● **What the exercise asks**:
Only the lines from the one with "自分がどの時期に花粉症の症状が出るのか知っている" to the end of the material should be reproduced, exactly and in full, both ends included.

****

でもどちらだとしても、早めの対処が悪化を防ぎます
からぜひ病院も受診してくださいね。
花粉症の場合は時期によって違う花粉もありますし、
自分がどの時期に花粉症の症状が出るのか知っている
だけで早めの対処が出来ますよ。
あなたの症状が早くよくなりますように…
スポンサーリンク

****

● **Task output**:
自分がどの時期に花粉症の症状が出るのか知っている
だけで早めの対処が出来ますよ。
あなたの症状が早くよくなりますように…
スポンサーリンク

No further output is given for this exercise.